MATERIAL PROVIDED:

───

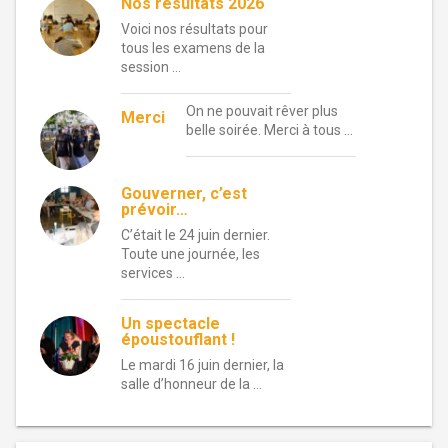
Nos résultats 2026
Voici nos résultats pour
tous les examens de la
session …
On ne pouvait rêver plus
Merci
belle soirée. Merci à tous …
Gouverner, c’est
prévoir…
C’était le 24 juin dernier.
Toute une journée, les
services …
Un spectacle
époustouflant !
Le mardi 16 juin dernier, la
salle d’honneur de la …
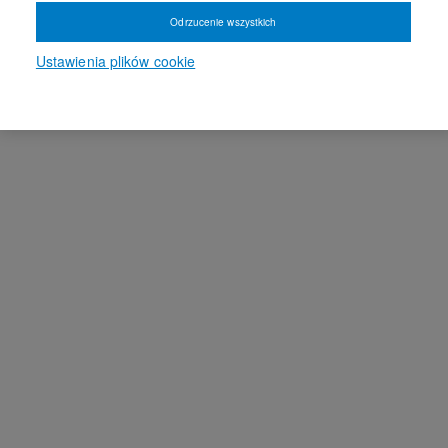
Odrzucenie wszystkich
Ustawienia plików cookie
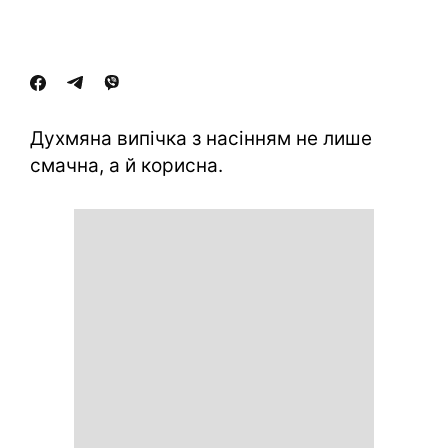
Духмяна випічка з насінням не лише
смачна, а й корисна.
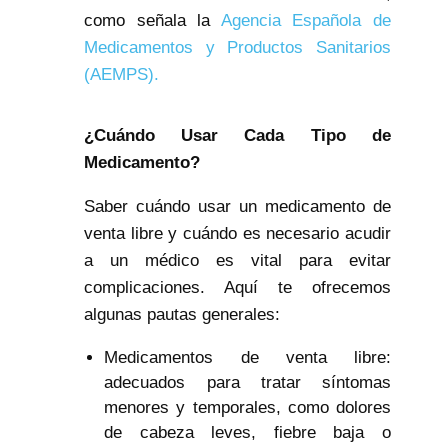
como señala la
Agencia Española de
Medicamentos y Productos Sanitarios
(AEMPS).
¿Cuándo Usar Cada Tipo de
Medicamento?
Saber cuándo usar un medicamento de
venta libre y cuándo es necesario acudir
a un médico es vital para evitar
complicaciones. Aquí te ofrecemos
algunas pautas generales:
Medicamentos de venta libre:
adecuados para tratar síntomas
menores y temporales, como dolores
de cabeza leves, fiebre baja o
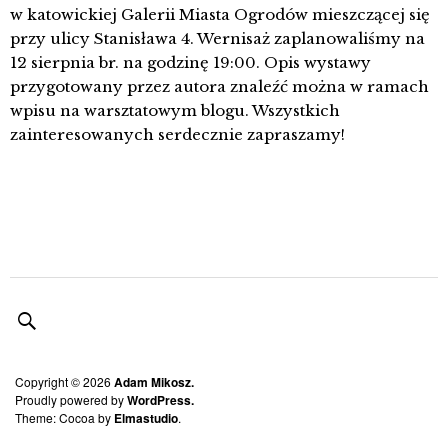
w katowickiej Galerii Miasta Ogrodów mieszczącej się
przy ulicy Stanisława 4. Wernisaż zaplanowaliśmy na
12 sierpnia br. na godzinę 19:00. Opis wystawy
przygotowany przez autora znaleźć można w ramach
wpisu na warsztatowym blogu. Wszystkich
zainteresowanych serdecznie zapraszamy!
Copyright © 2026
Adam Mikosz.
Proudly powered by
WordPress.
Theme: Cocoa by
Elmastudio
.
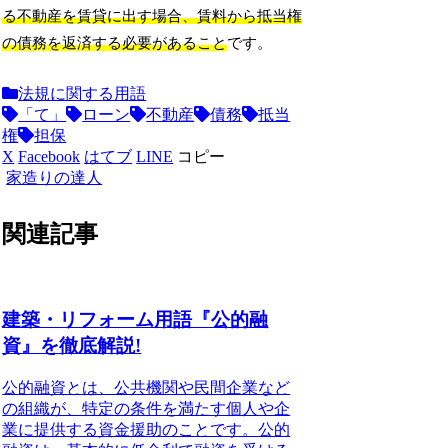
る不動産を賃貸に出す場合、賃料から抵当権
の債務を返済する必要があること
です。
法規に関する用語
「て」
ローン
不動産
債務
抵当
権
担保
X
Facebook
はてブ
LINE
コピー
家造りの達人
関連記事
建築・リフォーム用語『公的融
資』を徹底解説!
公的融資とは、公共機関や民間企業など
の組織が、特定の条件を満たす個人や企
業に提供する資金援助のことです。公的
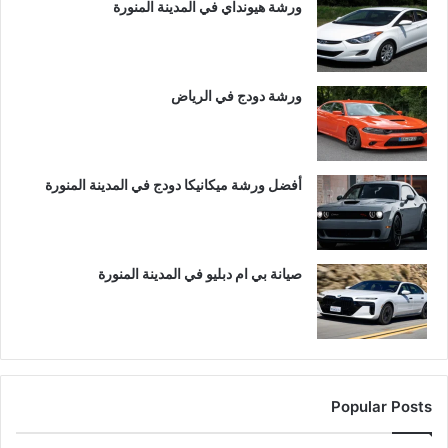
ورشة هيونداي في المدينة المنورة
ورشة دودج في الرياض
أفضل ورشة ميكانيكا دودج في المدينة المنورة
صيانة بي ام دبليو في المدينة المنورة
Popular Posts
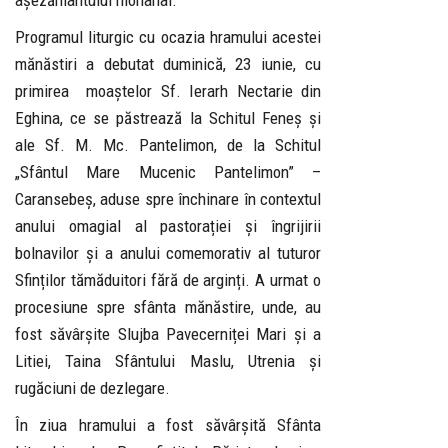
așezământului monahal.
Programul liturgic cu ocazia hramului acestei
mănăstiri a debutat duminică, 23 iunie, cu
primirea moaștelor Sf. Ierarh Nectarie din
Eghina, ce se păstrează la Schitul Feneș și
ale Sf. M. Mc. Pantelimon, de la Schitul
„Sfântul Mare Mucenic Pantelimon” –
Caransebeș, aduse spre închinare în contextul
anului omagial al pastorației și îngrijirii
bolnavilor și a anului comemorativ al tuturor
Sfinților tămăduitori fără de arginți. A urmat o
procesiune spre sfânta mănăstire, unde, au
fost săvârșite Slujba Pavecerniței Mari și a
Litiei, Taina Sfântului Maslu, Utrenia și
rugăciuni de dezlegare.
În ziua hramului a fost săvârșită Sfânta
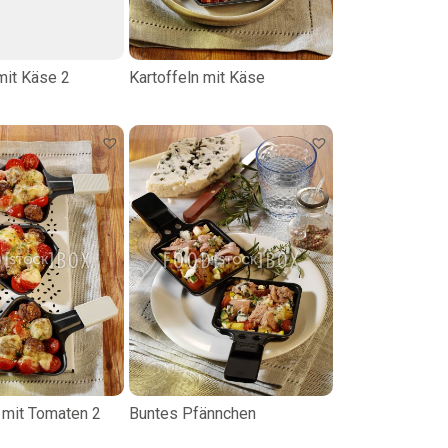
mit Käse 2
Kartoffeln mit Käse
 mit Tomaten 2
Buntes Pfännchen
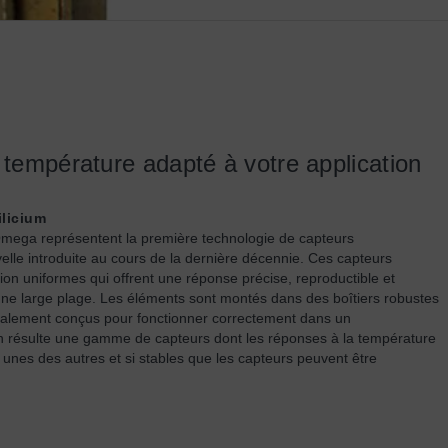
 température adapté à votre application
ilicium
Omega représentent la première technologie de capteurs
lle introduite au cours de la dernière décennie. Ces capteurs
ion uniformes qui offrent une réponse précise, reproductible et
ne large plage. Les éléments sont montés dans des boîtiers robustes
ialement conçus pour fonctionner correctement dans un
n résulte une gamme de capteurs dont les réponses à la température
es unes des autres et si stables que les capteurs peuvent être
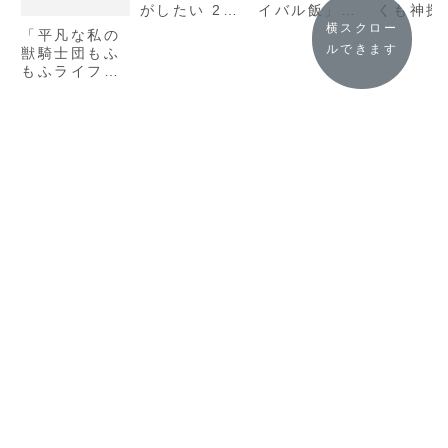
がしたい 2
イバル飯」シ
くも神探
(アース・スタ
リーズをまと
じめまし
横スクロー
「平凡な私の
ーノベル) /
めてみまし
葉文庫) /
ルできます
獣騎士団もふ
ちょきんぎ
た！
萩 せん
もふライフ
ょ。」の感想
感想
(ベリーズ文
庫)/百門 一
新」の感想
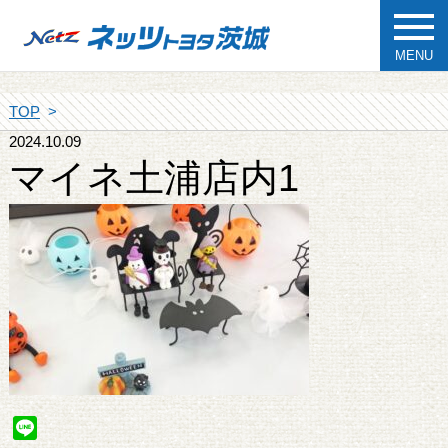
MENU
TOP
2024.10.09
マイネ土浦店内1
Line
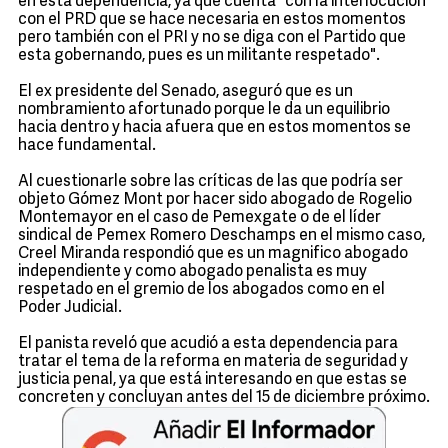
en esta dependencia, ya que cuenta "con la interlocución
con el PRD que se hace necesaria en estos momentos
pero también con el PRI y no se diga con el Partido que
esta gobernando, pues es un militante respetado".
El ex presidente del Senado, aseguró que es un
nombramiento afortunado porque le da un equilibrio
hacia dentro y hacia afuera que en estos momentos se
hace fundamental.
Al cuestionarle sobre las críticas de las que podría ser
objeto Gómez Mont por hacer sido abogado de Rogelio
Montemayor en el caso de Pemexgate o de el líder
sindical de Pemex Romero Deschamps en el mismo caso,
Creel Miranda respondió que es un magnifico abogado
independiente y como abogado penalista es muy
respetado en el gremio de los abogados como en el
Poder Judicial.
El panista reveló que acudió a esta dependencia para
tratar el tema de la reforma en materia de seguridad y
justicia penal, ya que está interesando en que estas se
concreten y concluyan antes del 15 de diciembre próximo.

───

YOUR GOAL: I would like the exact lines from the data above, starting with the one that holds "zainteresowanych serdecznie zapraszamy!" and going on through the one that holds "anului omagial al pastorației și îngrijirii", without the pictures.

OUTPUT BELOW:
zainteresowanych serdecznie zapraszamy!
Copyright © 2026
Adam Mikosz.
Proudly powered by
WordPress.
Theme: Cocoa by
Elmastudio
.
る不動産を賃貸に出す場合、賃料から抵当権
の債務を返済する必要があること
です。
法規に関する用語
「て」
ローン
不動産
債務
抵当
権
担保
X
Facebook
はてブ
LINE
コピー
家造りの達人
関連記事
建築・リフォーム用語『公的融
資』を徹底解説!
公的融資とは、公共機関や民間企業など
の組織が、特定の条件を満たす個人や企
業に提供する資金援助のことです。公的
ورشة هيونداي في المدينة المنورة
ورشة دودج في الرياض
أفضل ورشة ميكانيكا دودج في المدينة المنورة
صيانة بي ام دبليو في المدينة المنورة
Popular Posts
așezământului monahal.
Programul liturgic cu ocazia hramului acestei
mănăstiri a debutat duminică, 23 iunie, cu
primirea moaștelor Sf. Ierarh Nectarie din
Eghina, ce se păstrează la Schitul Feneș și
ale Sf. M. Mc. Pantelimon, de la Schitul
„Sfântul Mare Mucenic Pantelimon” –
Caransebeș, aduse spre închinare în contextul
anului omagial al pastorației și îngrijirii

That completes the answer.